> **Your goal**: List all lines of the data that include the string "chat".

> **Extracted records**:
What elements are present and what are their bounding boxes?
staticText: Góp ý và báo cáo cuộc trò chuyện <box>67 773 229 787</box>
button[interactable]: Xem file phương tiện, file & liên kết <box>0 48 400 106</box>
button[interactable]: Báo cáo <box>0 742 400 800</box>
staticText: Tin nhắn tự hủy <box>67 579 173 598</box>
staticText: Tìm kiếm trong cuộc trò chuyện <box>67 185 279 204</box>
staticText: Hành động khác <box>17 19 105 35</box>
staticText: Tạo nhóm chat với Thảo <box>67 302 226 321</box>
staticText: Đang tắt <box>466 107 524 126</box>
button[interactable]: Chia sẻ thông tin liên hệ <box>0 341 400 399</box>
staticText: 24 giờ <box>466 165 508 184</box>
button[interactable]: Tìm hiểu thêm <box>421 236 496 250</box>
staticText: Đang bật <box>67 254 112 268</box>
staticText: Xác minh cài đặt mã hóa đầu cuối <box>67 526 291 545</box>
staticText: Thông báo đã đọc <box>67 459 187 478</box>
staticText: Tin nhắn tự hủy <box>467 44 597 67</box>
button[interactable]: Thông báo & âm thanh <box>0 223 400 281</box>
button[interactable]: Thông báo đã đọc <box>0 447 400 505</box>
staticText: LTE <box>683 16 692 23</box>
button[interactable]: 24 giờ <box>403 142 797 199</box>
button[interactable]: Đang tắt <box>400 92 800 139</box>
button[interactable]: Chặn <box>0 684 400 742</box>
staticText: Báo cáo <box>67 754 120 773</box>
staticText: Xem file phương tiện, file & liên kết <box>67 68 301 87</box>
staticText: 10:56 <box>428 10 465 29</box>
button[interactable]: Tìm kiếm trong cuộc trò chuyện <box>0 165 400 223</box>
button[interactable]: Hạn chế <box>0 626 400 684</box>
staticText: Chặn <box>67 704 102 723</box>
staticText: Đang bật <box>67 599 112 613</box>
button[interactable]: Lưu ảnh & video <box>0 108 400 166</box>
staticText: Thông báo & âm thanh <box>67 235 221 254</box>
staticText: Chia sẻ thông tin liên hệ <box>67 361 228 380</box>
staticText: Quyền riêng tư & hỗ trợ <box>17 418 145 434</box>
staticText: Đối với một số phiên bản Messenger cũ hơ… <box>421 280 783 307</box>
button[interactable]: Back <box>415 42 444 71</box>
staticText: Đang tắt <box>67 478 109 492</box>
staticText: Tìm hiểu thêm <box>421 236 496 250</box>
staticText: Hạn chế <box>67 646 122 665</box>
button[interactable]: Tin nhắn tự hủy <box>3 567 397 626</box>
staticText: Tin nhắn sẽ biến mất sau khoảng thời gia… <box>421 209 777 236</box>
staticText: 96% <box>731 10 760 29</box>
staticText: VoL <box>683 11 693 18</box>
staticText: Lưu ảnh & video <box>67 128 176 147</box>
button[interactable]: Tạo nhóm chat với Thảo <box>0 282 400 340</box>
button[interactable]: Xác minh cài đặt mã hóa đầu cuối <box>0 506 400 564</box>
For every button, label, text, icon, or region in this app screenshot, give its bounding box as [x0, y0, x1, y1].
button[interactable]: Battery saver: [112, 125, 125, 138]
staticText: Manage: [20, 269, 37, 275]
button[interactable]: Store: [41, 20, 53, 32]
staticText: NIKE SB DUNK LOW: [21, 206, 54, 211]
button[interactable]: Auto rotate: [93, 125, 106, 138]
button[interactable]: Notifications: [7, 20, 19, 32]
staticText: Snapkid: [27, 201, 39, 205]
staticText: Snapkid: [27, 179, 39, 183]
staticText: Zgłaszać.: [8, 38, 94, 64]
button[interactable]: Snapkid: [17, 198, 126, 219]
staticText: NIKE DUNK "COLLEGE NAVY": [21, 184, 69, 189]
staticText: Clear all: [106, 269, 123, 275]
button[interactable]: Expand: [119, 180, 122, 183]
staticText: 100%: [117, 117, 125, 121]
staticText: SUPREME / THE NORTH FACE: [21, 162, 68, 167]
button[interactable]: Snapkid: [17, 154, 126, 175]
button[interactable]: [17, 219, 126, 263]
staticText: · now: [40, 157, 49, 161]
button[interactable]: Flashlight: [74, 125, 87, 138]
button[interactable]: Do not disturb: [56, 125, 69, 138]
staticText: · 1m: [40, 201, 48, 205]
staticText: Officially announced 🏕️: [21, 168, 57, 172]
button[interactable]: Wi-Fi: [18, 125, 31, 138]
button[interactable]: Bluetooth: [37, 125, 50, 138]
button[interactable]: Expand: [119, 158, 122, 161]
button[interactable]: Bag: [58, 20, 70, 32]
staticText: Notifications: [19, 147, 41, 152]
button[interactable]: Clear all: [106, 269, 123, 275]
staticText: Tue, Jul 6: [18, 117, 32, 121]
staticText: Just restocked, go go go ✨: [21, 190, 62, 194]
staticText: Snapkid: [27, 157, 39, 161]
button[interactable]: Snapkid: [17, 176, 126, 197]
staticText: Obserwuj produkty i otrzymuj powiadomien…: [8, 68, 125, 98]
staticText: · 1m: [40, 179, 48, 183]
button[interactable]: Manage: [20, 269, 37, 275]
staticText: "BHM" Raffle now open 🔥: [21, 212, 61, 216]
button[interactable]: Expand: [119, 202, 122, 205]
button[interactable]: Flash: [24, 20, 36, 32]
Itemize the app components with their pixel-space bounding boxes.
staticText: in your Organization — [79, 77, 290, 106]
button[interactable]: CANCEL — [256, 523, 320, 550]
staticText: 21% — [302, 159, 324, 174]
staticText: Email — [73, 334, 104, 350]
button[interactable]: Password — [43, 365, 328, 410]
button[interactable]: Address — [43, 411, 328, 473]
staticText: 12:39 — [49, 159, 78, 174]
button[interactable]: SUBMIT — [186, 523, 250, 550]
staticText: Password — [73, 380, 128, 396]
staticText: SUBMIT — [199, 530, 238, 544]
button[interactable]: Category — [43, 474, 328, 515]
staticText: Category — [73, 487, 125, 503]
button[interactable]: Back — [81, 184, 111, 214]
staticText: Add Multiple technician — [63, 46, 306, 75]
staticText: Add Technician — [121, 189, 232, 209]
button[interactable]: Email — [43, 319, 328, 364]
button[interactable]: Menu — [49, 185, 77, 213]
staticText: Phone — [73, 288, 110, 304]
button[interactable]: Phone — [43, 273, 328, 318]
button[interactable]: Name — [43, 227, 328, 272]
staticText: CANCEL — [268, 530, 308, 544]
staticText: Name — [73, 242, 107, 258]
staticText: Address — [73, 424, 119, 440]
---
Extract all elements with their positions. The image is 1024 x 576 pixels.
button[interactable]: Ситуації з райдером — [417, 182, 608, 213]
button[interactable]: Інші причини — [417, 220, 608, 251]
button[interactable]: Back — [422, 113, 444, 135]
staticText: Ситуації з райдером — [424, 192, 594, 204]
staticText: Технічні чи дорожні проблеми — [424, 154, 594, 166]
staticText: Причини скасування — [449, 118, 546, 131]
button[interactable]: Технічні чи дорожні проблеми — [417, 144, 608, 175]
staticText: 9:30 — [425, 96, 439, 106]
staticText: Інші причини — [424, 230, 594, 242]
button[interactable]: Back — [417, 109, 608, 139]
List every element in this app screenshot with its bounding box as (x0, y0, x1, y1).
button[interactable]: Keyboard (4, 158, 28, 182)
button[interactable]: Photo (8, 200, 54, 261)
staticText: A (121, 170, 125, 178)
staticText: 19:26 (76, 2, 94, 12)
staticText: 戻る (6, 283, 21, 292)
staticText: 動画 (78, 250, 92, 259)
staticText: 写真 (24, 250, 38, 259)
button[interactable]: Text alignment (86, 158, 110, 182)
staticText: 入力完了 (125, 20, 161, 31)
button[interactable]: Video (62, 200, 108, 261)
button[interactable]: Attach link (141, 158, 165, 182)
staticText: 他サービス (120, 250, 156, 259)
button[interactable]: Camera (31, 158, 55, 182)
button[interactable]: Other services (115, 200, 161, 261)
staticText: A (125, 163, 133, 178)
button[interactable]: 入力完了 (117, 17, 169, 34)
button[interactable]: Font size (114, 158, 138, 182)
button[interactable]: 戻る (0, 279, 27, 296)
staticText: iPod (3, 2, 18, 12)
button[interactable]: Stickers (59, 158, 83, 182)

> **Result**:
staticText: Tạo nhóm chat với Thảo <box>67 302 226 321</box>
button[interactable]: Tạo nhóm chat với Thảo <box>0 282 400 340</box>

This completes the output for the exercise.